_WORK INSTRUCTIONS_.
Take every line containing "الوحدة" out of the records.

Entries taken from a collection
__________________________________________________
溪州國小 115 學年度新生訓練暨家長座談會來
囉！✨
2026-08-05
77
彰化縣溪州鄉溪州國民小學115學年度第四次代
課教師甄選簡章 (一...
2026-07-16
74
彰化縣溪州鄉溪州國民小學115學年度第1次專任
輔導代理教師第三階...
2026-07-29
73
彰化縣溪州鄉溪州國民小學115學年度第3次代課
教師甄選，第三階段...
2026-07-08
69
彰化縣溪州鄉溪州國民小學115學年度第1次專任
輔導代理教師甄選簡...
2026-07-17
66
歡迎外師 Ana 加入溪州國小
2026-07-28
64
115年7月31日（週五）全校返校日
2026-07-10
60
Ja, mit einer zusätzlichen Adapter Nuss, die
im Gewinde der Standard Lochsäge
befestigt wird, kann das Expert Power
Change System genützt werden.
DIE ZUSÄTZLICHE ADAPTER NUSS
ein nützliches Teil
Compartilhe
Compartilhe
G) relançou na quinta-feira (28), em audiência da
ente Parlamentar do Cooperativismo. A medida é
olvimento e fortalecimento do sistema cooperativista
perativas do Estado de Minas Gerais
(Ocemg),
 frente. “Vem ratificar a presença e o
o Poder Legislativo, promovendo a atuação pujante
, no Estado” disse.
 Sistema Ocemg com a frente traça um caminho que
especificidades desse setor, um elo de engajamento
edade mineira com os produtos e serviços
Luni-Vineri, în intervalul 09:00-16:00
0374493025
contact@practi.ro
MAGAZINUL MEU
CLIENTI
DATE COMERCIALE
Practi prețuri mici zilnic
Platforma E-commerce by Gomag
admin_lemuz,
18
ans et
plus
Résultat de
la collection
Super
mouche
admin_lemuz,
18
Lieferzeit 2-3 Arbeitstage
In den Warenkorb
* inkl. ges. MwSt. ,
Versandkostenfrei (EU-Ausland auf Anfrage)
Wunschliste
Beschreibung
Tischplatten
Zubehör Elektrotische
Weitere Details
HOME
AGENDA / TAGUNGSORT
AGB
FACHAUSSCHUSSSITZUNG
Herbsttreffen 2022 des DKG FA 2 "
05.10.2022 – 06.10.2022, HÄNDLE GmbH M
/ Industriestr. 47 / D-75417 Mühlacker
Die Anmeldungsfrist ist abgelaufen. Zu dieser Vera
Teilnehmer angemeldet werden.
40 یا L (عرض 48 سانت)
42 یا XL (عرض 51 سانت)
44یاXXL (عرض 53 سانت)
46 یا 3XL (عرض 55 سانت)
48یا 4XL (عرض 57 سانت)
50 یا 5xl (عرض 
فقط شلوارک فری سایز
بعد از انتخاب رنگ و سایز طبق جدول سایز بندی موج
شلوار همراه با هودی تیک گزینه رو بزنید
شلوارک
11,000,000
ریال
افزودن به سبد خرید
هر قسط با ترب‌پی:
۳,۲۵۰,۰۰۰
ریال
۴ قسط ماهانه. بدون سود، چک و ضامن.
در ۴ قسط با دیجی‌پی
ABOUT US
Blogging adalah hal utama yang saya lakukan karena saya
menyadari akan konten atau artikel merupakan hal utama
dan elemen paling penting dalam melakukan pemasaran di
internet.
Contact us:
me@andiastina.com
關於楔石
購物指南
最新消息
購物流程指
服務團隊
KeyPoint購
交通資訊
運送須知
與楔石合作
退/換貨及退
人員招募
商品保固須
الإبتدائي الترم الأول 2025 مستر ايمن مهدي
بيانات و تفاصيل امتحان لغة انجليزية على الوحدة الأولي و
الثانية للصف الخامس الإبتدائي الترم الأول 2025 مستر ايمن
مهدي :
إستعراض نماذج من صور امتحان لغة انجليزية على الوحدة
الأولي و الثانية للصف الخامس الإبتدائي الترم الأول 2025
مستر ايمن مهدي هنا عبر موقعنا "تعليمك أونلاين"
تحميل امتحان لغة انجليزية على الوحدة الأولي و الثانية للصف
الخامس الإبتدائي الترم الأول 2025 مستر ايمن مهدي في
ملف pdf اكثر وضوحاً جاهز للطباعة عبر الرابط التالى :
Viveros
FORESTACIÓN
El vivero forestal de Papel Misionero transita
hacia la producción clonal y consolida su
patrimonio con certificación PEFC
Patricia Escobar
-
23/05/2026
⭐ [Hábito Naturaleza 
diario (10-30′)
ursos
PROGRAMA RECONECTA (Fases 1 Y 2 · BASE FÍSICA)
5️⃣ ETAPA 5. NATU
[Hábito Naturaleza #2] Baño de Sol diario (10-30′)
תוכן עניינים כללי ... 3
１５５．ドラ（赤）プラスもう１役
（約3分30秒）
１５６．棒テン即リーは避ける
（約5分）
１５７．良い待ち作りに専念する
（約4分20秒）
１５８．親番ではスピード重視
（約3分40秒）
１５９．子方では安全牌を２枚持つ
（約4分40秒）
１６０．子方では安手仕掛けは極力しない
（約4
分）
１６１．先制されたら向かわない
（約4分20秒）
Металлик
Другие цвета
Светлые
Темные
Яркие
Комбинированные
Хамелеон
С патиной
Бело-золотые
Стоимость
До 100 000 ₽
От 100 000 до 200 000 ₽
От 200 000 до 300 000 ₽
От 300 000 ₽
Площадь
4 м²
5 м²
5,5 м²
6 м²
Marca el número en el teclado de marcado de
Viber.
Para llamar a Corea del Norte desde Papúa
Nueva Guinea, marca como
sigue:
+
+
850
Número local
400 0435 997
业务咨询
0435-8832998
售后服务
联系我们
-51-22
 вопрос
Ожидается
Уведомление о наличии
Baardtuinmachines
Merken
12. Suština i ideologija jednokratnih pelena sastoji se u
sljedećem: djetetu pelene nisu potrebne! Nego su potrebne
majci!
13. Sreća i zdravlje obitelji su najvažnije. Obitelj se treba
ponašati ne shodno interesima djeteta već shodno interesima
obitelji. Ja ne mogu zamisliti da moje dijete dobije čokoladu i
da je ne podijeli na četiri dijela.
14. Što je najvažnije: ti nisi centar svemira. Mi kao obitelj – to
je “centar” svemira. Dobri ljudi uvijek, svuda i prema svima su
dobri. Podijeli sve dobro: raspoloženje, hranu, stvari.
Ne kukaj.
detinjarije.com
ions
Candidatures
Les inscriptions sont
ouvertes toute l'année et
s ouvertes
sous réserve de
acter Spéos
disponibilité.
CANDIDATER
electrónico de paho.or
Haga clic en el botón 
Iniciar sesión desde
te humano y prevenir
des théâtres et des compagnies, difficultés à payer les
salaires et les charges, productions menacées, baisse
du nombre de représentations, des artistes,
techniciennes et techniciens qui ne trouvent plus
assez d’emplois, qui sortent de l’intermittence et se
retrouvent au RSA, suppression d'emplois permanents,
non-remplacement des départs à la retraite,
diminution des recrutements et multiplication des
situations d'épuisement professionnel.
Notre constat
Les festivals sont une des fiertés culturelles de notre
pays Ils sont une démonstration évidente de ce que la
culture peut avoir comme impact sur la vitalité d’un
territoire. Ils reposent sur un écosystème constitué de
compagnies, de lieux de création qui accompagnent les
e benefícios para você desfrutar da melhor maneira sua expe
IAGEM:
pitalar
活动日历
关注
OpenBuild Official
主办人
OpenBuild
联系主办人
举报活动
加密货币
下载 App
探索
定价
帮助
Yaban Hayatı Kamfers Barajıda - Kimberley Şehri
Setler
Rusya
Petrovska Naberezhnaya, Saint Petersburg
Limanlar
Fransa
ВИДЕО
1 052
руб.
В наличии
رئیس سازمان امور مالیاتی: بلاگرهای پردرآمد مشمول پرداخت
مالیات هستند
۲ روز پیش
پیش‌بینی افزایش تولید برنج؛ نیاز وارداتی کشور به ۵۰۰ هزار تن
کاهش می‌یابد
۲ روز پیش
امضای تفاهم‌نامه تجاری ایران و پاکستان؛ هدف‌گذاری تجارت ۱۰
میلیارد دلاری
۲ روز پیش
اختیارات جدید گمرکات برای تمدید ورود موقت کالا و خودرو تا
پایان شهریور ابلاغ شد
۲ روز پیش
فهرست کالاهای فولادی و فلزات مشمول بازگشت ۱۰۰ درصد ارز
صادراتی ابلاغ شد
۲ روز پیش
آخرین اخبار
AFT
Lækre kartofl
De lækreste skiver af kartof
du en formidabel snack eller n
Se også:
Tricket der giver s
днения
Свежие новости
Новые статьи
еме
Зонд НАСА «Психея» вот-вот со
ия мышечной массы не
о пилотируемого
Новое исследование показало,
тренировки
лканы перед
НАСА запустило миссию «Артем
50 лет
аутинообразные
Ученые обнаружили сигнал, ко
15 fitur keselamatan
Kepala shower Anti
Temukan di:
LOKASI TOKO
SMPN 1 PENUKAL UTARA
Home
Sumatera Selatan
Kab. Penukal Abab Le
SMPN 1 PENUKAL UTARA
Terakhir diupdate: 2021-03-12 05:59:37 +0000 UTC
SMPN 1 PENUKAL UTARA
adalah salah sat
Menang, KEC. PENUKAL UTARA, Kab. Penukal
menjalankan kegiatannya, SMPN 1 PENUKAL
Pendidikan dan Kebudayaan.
__________________________________________________
_OUTPUT_.
بيانات و تفاصيل امتحان لغة انجليزية على الوحدة الأولي و
إستعراض نماذج من صور امتحان لغة انجليزية على الوحدة
تحميل امتحان لغة انجليزية على الوحدة الأولي و الثانية للصف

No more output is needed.